Increased verification needed for online courses
Published: Wednesday, January 15, 2014
Updated: Wednesday, January 15, 2014 03:01
The number of students receiving their education behind the fluorescent glow of laptops, earning entire degrees in the comfort of one’s pajamas, is rapidly increasing — but so is the risk of
cheating and losing the value of a degree a university awards.
While a new policy under review at USF aims to implement methods by which students must verify their
identity in distance learning and online education courses will likely not be 100 percent effective in preventing those looking to cheat the system from doing so, if it were to be adopted, it would be a step in the right direction.
A study from the American Psychological Association in 2009 — prior to the rapid peak in online enrollment in universities — found that more than two-thirds of college students admitted to cheating on homework assignments, tests or quizzes.
Yet with online education, which can be completed from remote locations of the world with no way to know who is actually completing the assignments, the ease at which cheating could be accomplished is multifold. Though methods of verification are still being determined for efficacy, the symbolic commitment of the university to preserving the sanctity of higher education is important.
Each year, USF grants an increasing number of degrees, upward of about 1,500 per semester. USF offers 25 online graduate degree programs and seven part-time ones. In addition, USF has 11 partial
undergraduate degrees, and of the 100 graduate certifications, 60 to 70 of them are partially or fully online.

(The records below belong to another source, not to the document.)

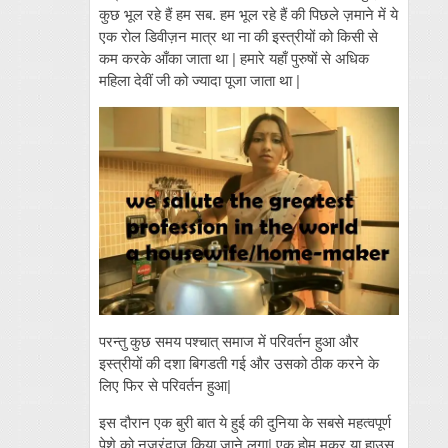
कुछ भूल रहे हैं हम सब. हम भूल रहे हैं की पिछले ज़माने में ये
एक रोल डिवीज़न मात्र था ना की इस्त्रीयों को किसी से
कम करके आँका जाता था | हमारे यहाँ पुरुषों से अधिक
महिला देवीं जी को ज्यादा पूजा जाता था |
परन्तु कुछ समय पश्चात् समाज में परिवर्तन हुआ और
इस्त्रीयों की दशा बिगडती गई और उसको ठीक करने के
लिए फिर से परिवर्तन हुआ|
इस दौरान एक बुरी बात ये हुई की दुनिया के सबसे महत्वपूर्ण
पेशे को नज़रंदाज़ किया जाने लगा| एक होम मकर या हाउस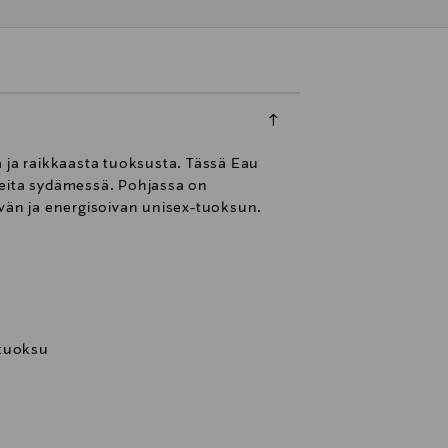
a ja raikkaasta tuoksusta. Tässä Eau
teita sydämessä. Pohjassa on
ävän ja energisoivan unisex-tuoksun.
 tuoksu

Yet amid a landscape of fly-by-night colleges that spring up with promises of quick-and-easy tickets to landing jobs, it is becoming increasingly difficult for reputable academic institutions to distinguish themselves as bastions of higher education and ensure that each of their thousands of graduates are receiving the same quality of education — one that is not simply a quick ticket to a job, but an exposure to concepts and ideas that must be attained by students in the same way, regardless of the medium through which it is provided.